[Jestem w Kościele] Indoktrynacja zdrowotna
Uśmiechnięta minister edukacji, Barbara Nowacka, nie ustaje w próbach zawłaszczenia polskiej szkoły przez liberalno-lewicową wizję świata. Jednym z najważniejszych elementów jej strategii jest wprowadzenie niewinnie brzmiącego przedmiotu – edukacji zdrowotnej. Jego podstawa programowa zawiera jednak treści wprost szkodliwe lub – w najlepszym razie – furtki do indoktrynacji dzieci i młodzieży. Co więcej, to nie jest największy problem z tym przedmiotem. Najgorsze jest to, że rządzący, którzy mają na ustach frazesy o wolności i praworządności, chcą przymusowo nauczać tych zagadnień, tak jak gdyby polskie dzieci były ich własnością.
Konstytucja RP w artykule 48 jasno stanowi, że „Rodzice mają prawo do wychowania dzieci zgodnie z własnymi przekonaniami”. Tymczasem resort edukacji wprowadza przedmiot, który wśród wielu niewątpliwie istotnych i wartościowych treści, jednocześnie przemyca określoną, zideologizowaną wizję człowieka, rodziny i seksualności, która jest przecież jedną z najbardziej wrażliwych ludzkich sfer. Pamiętajmy, że dotychczasowy przedmiot, który omawiał te kwestie, a więc wychowanie do życia w rodzinie, nie był dla uczniów obligatoryjny. Rodzice mieli prawo zdecydować, czy posyłać swoje dzieci na WDŻ, mimo że przedmiot ten był nieporównywalnie mniej kontrowersyjny niż edukacja zdrowotna. Był nieobowiązkowy, bo państwo na poważnie traktowało zapisy ustawy zasadniczej i gwarantowaną przez nią autonomię rodziców w sferze wychowania dzieci.
Teraz natomiast losy edukacji oddano w ręce ideologicznej działaczki, która za nic ma prawo i wolność. Jeśli zrealizuje ona swoje plany w pełni (nie daj Boże!) to jestem przekonany, że za kilka, może kilkanaście lat, nawet obecnie popierający ją rodzice będą przerażeni konsekwencjami ślepego naśladowania błędów popełnionych już przez Zachód i zatęsknią za tym znienawidzonym Przemysławem Czarnkiem, który będzie wtedy jawił się jako rozsądny gość.

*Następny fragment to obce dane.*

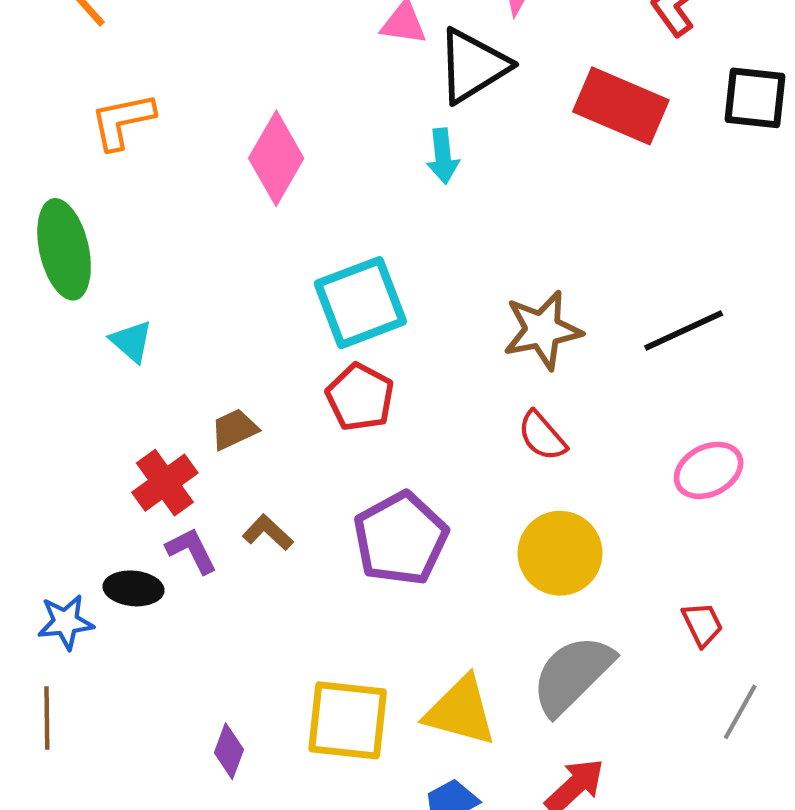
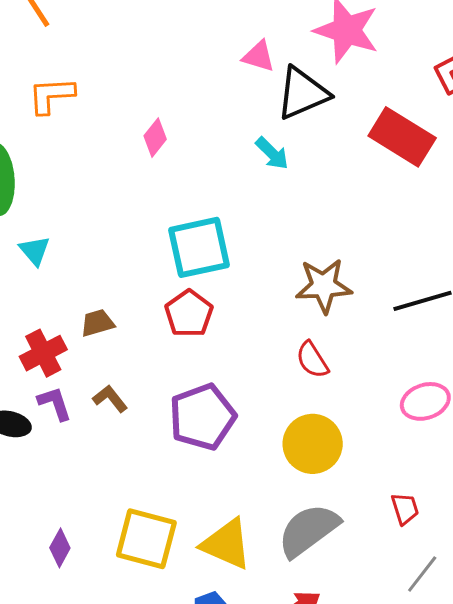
cyan arrow: (443, 156) -> (272, 153), turned -48
pink diamond: (276, 158) -> (155, 138), size x0.6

Sama nazwa poprzednika edukacji zdrowotnej, czyli WDŻ, wskazywała na fundamentalną rolę rodziny w życiu człowieka, będącą punktem odniesienia również w sferze seksualności. Tymczasem w podstawie programowej edukacji zdrowotnej pojęcie rodziny jest niemal nieobecne, a wzmianka o małżeństwie pojawia się RAZ. W zamian dzieci z IV klasy dowiedzą się, że masturbacja jest normą medyczną. Czy naprawdę w dobie plagi uzależnień od pornografii i masturbacji powinno się wpajać takie treści?
Kolejnym problemem jest to, kto będzie mógł nauczać nowego przedmiotu. Resort edukacji zakłada, że mogą to być m.in. nauczyciele biologii, przyrody czy wychowania fizycznego. Jednak wielu z nich otwarcie mówi, że nie czują się do tego kompetentni. Czy w przypadku braku chętnych wśród nauczycieli Barbara Nowacka nie postanowi zaangażować do prowadzenia przedmiotu np. liberalno-lewicowych aktywistów? Przecież już nie raz udowodniła, jak daleko jest w stanie się posunąć.
Wbrew prymitywnym zarzutom nie chodzi o to, aby kwestie seksualności człowieka były tematem tabu, ani o to, żeby dzieci i młodzież dowiadywały się o nich z internetu. A już całkowicie niedorzeczne są wypowiedzi w rodzaju „Kto jest przeciwko edukacji zdrowotnej reprezentuje pornolobby”, która padła z ust minister Nowackiej, lub obrzydliwe insynuacje, jakoby Kościół nie chciał wprowadzenia tegi przedmiotu, bo księża nie będą mieli takiej łatwości w wykorzystywaniu dzieci. Najlepsze co można zrobić, to spuścić zasłonę milczenia na takie komentarze rodem z gazety Jerzego Urbana.
Tak, edukacja seksualna jest potrzebna, ale nie na zasadzie przymusowej indoktrynacji wbrew woli i przekonaniom rodziców. Oby jak najwięcej ludzi zrozumiało powagę tej sprawy i stanęło w obronie zarówno swoich praw, jak i dobra dzieci.